I have difficulty understanding the detail of how exactly those two initiatives (DiEM 25 and the proposed UK-wide progressive alliance) will succeed in democratising our societies from within – the task seems enormous and fraught with too many pitfalls to mention. However, I think that we must allow them to try and support them as much as we can. From where I stand, I believe that, to preserve our chances of a functioning society while reaching for one that is radically different from the old, we must be willing and able to work with all those that even vaguely stand on the same side of the political spectrum as ourselves. It may be frustrating and discouraging and many of us want to opt out of the system altogether, or dream of direct action that will bring down capitalism in one fell swoop. However, if we give up on the current political system or the imperfect movements already in existence, in the vain hope that a newer and better movement will save the day, we give up on a big part of our power as activists and we let down a huge number of people who, through no fault of their own, are not yet where we are in terms of political understanding.

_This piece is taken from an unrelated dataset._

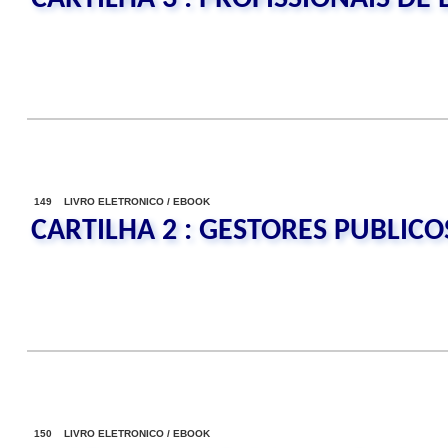
149 LIVRO ELETRONICO / EBOOK
CARTILHA 2 : GESTORES PUBLICO
150 LIVRO ELETRONICO / EBOOK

To take this one step further – if we cannot heal the grievances and animosity that separate us as progressives, what chance do we have of healing much bigger issues which separate us from the many people who do not believe in Green politics or socialism? In the words of one of the inspiring speakers at this conference about the future of Europe, it is the 23rd hour. This was brought home to me at the weekend, when, one week before an incredibly dangerous and useless government referendum, a bomb went off in central Budapest. I spent most of Sunday trying hard to keep in touch with my Muslim friends who lived not two streets away from the blast, hoping to remind them that they are important to me even as they live in a country where attacks on Muslims are an everyday occurrence. Meanwhile, one of the smallest Hungarian opposition parties (ironically called ‘Together’) managed to split yet again into two factions, presumably bringing the number of members in each faction down to about 300 individuals. If we cannot get over our tiny differences now, it will be much harder to do so once we are living in the shadow of much more repressive governments on both sides of the Atlantic. We must start working on the minutiae of how to build new coalitions that can stand the test of time, rather than forcing apart those that our predecessors have gone to so much trouble to bequeath to us.